The best thing I could hope for would be, to have an option to skip pressing enter altogether and just scan the fingerprint. But if it isn't straight forward, and no-one is willing to do it, I have some other suggestions.
- Add an (option for) indication that 2FA or a fingerprint scanner is enabled
- Add the above solution to the man page and
--help(if not in more places) - Add the configuration to /etc/pam.d/swaylock, by default, as a comment
Fingerprint scanners are getting more common. I bet that soon they are going to be added on mainstream keyboards. I understand that the goal is not to make swaylock more complicated, but it has to be a tiny bit better in the UX department. At the very least make the issue known to the users, without bringing them here.

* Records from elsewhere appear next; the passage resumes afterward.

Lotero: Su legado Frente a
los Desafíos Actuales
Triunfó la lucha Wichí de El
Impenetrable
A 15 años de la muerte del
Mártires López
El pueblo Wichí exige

Thanks for making my wm more secure.
I've started to implement fingerprint functionality into swaylock. It is based on fprintd DBus service. It will always wait for finger and will not require to press any button before scanning. It already works but I need to use normal event loop and test it.
https://github.com/SL-RU/swaylock-fprintd
Fingerprint scanning works perfectly now. BUT only if system doesn't suspends. After suspend fprintd cannot correctly wake up the device. This issue is already opened and even MR exists: https://gitlab.freedesktop.org/libfprint/libfprint/-/merge_requests/270
Now I'll be watching it's status and when it will be ready I'll finish that task
Package with fingerprint support on AUR: https://aur.archlinux.org/packages/swaylock-fprintd-git
@SL-RU, what is your
/etc/pam.d/swaylockconfiguration?
The default one
❯ cat /etc/pam.d/swaylock
#
# PAM configuration file for the swaylock screen locker. By default, it includes
# the 'system-auth' configuration file (see /etc/pam.d/login)
#
auth include system-auth
Then what configuration is needed to prompt for the fingerprint?
Ooh, you need to add argument -p or alias --fingerprint. You can check --help. For example
swaylock -p -c 111111
For /etc/pam.d/swaylock I have this and it works fine.
# PAM configuration file for the swaylock screen locker. By default, it includes
# the 'login' configuration file (see /etc/pam.d/login)
#
auth required pam_u2f.so authfile=/etc/u2f_mappings
auth include system-login
account include system-login
password include system-login
session include system-login
This is for a yubikey but I am sure you can modify it to fit your requirements. Now how it works for me is I first do a password then I touch the yubikey then it opens.
@SL-RU Your fork works perfectly! I'd love to see a bit more visual feedback (like the circle could pop up and say "scanning" or something when I place my finger on the reader), but your fork is awesome. No delays whether I use the fingerprint scanner or password, and no PAM changes needed.